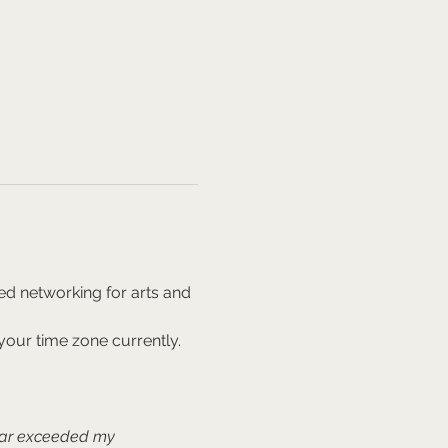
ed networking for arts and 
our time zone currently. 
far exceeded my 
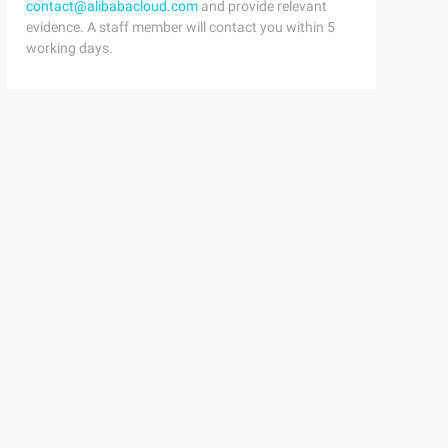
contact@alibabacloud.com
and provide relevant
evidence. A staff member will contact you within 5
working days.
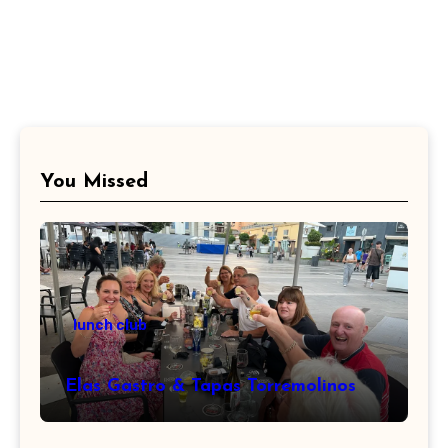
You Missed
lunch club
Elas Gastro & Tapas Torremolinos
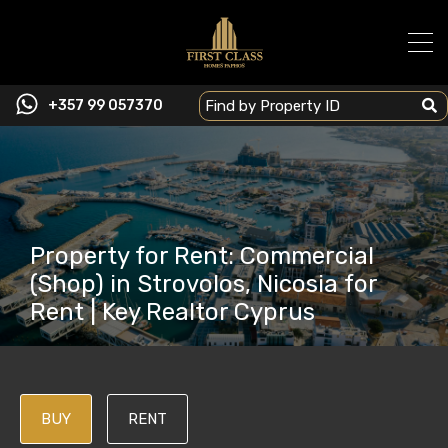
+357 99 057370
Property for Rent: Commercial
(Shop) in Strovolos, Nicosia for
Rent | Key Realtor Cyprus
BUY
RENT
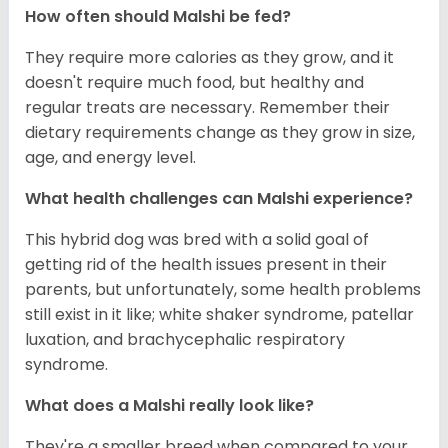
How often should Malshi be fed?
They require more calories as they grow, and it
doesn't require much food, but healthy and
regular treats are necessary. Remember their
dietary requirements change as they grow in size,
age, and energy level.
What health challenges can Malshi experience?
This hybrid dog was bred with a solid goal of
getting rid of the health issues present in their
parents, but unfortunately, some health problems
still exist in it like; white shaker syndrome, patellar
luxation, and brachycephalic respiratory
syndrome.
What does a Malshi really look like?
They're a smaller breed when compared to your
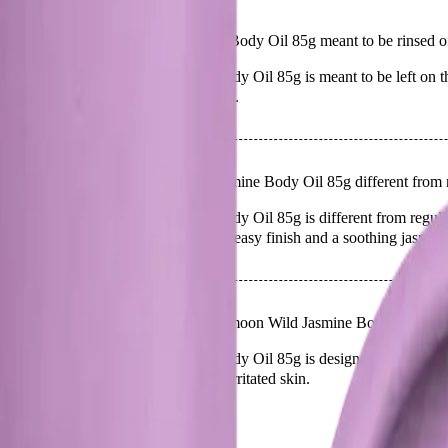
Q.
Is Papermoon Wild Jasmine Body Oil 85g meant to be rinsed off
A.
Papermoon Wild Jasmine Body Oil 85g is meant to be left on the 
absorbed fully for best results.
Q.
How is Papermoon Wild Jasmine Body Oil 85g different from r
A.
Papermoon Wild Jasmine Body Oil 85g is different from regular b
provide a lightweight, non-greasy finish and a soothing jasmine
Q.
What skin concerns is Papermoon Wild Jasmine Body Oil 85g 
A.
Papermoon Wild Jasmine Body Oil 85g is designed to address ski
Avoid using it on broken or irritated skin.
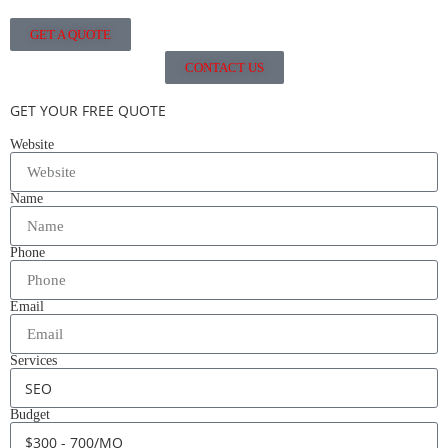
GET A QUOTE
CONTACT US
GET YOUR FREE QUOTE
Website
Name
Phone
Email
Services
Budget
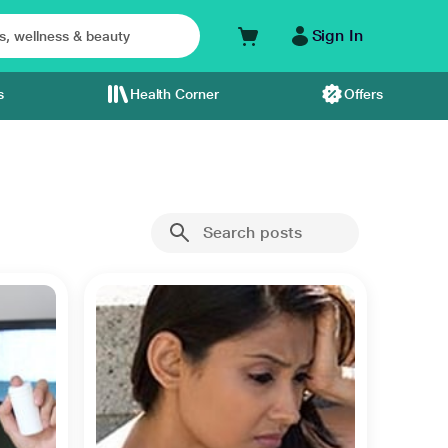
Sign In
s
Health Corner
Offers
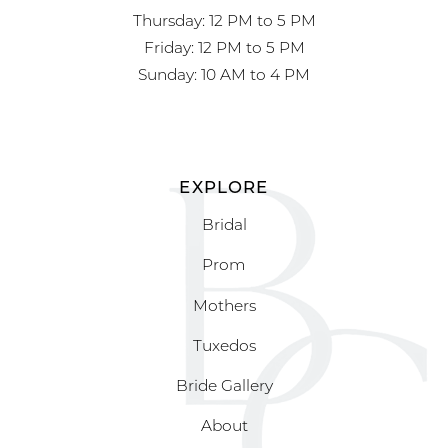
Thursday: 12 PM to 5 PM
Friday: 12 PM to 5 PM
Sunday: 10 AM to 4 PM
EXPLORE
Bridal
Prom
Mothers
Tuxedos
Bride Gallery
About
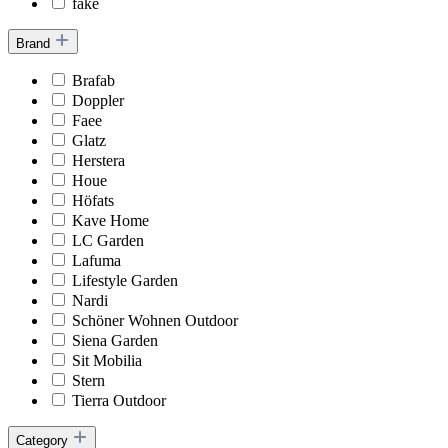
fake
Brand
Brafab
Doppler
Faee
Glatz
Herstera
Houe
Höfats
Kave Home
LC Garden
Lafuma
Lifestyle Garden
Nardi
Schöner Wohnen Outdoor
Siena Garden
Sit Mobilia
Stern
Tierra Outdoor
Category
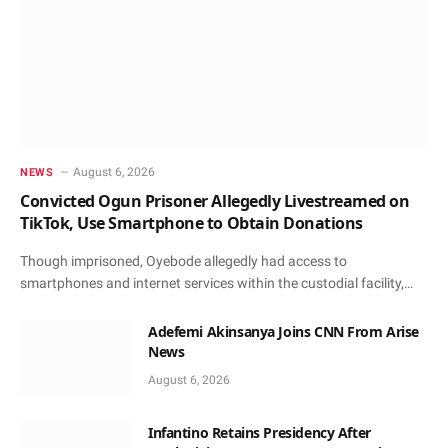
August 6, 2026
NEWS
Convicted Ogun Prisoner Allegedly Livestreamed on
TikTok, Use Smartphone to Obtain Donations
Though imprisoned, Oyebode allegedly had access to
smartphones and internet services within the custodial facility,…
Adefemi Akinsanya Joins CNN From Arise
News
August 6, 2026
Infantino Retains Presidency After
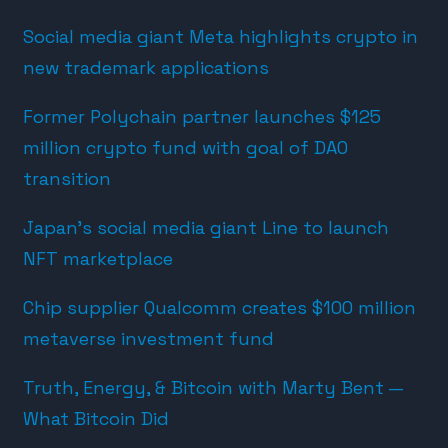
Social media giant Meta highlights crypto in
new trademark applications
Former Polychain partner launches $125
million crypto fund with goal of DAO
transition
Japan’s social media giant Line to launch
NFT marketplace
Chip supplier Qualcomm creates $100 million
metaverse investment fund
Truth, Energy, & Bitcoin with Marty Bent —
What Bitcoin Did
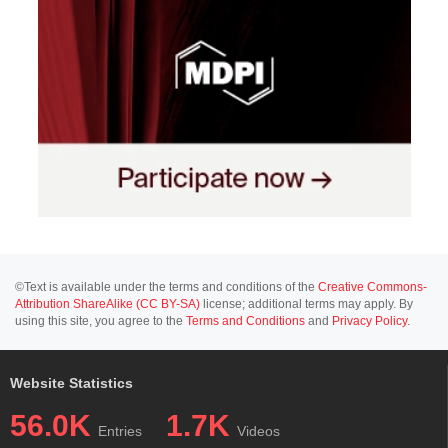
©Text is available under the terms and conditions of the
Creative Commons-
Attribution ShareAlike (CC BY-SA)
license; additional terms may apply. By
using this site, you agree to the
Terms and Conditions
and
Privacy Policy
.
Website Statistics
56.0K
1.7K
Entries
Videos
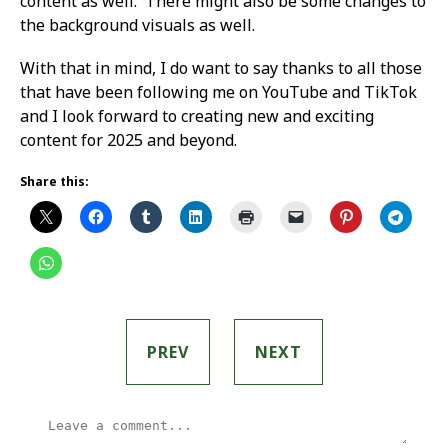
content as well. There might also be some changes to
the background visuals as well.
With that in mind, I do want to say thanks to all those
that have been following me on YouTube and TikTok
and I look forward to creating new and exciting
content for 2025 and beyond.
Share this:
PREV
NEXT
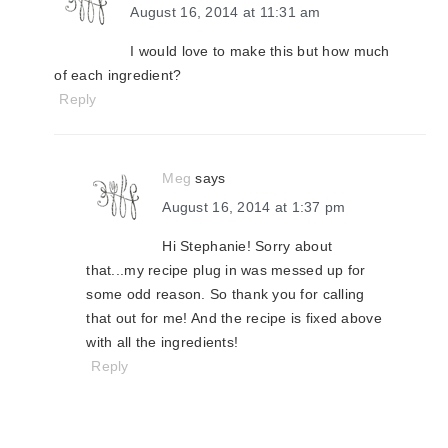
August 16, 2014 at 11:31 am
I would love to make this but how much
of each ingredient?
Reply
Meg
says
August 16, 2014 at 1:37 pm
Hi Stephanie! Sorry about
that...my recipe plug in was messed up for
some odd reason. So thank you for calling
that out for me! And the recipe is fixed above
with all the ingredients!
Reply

■ ■ ■

• **Exercise aim**: Without the pictures, give back every record precisely as shown.

• **Result below**:
ed networking for arts and 
our time zone currently. 
far exceeded my 
contact@alibabacloud.com
and provide relevant
evidence. A staff member will contact you within 5
working days.
You Missed
lunch club
Elas Gastro & Tapas Torremolinos
+357 99 057370
Property for Rent: Commercial
(Shop) in Strovolos, Nicosia for
Rent | Key Realtor Cyprus
BUY
RENT
How often should Malshi be fed?
They require more calories as they grow, and it
doesn't require much food, but healthy and
regular treats are necessary. Remember their
dietary requirements change as they grow in size,
age, and energy level.
What health challenges can Malshi experience?
This hybrid dog was bred with a solid goal of
getting rid of the health issues present in their
parents, but unfortunately, some health problems
still exist in it like; white shaker syndrome, patellar
luxation, and brachycephalic respiratory
syndrome.
What does a Malshi really look like?
They're a smaller breed when compared to your
Q.
Is Papermoon Wild Jasmine Body Oil 85g meant to be rinsed off
A.
Papermoon Wild Jasmine Body Oil 85g is meant to be left on the 
absorbed fully for best results.
Q.
How is Papermoon Wild Jasmine Body Oil 85g different from r
A.
Papermoon Wild Jasmine Body Oil 85g is different from regular b
provide a lightweight, non-greasy finish and a soothing jasmine
Q.
What skin concerns is Papermoon Wild Jasmine Body Oil 85g 
A.
Papermoon Wild Jasmine Body Oil 85g is designed to address ski
Avoid using it on broken or irritated skin.
GET A QUOTE
CONTACT US
GET YOUR FREE QUOTE
Website
Name
Phone
Email
Services
Budget
Sign In
s
Health Corner
Offers
Thursday: 12 PM to 5 PM
Friday: 12 PM to 5 PM
Sunday: 10 AM to 4 PM
EXPLORE
Bridal
Prom
Mothers
Tuxedos
Bride Gallery
About
fake
Brand
Brafab
Doppler
Faee
Glatz
Herstera
Houe
Höfats
Kave Home
LC Garden
Lafuma
Lifestyle Garden
Nardi
Schöner Wohnen Outdoor
Siena Garden
Sit Mobilia
Stern
Tierra Outdoor
Category
August 6, 2026
NEWS
Convicted Ogun Prisoner Allegedly Livestreamed on
TikTok, Use Smartphone to Obtain Donations
Though imprisoned, Oyebode allegedly had access to
smartphones and internet services within the custodial facility,…
Adefemi Akinsanya Joins CNN From Arise
News
August 6, 2026
Infantino Retains Presidency After
Social media giant Meta highlights crypto in
new trademark applications
Former Polychain partner launches $125
million crypto fund with goal of DAO
transition
Japan’s social media giant Line to launch
NFT marketplace
Chip supplier Qualcomm creates $100 million
metaverse investment fund
Truth, Energy, & Bitcoin with Marty Bent —
What Bitcoin Did
©Text is available under the terms and conditions of the
Creative Commons-
Attribution ShareAlike (CC BY-SA)
license; additional terms may apply. By
using this site, you agree to the
Terms and Conditions
and
Privacy Policy
.
Website Statistics
56.0K
1.7K
Entries
Videos
content as well. There might also be some changes to
the background visuals as well.
With that in mind, I do want to say thanks to all those
that have been following me on YouTube and TikTok
and I look forward to creating new and exciting
content for 2025 and beyond.
Share this:
PREV
NEXT
August 16, 2014 at 11:31 am
I would love to make this but how much
of each ingredient?
Reply
Meg
says
August 16, 2014 at 1:37 pm
Hi Stephanie! Sorry about
that...my recipe plug in was messed up for
some odd reason. So thank you for calling
that out for me! And the recipe is fixed above
with all the ingredients!
Reply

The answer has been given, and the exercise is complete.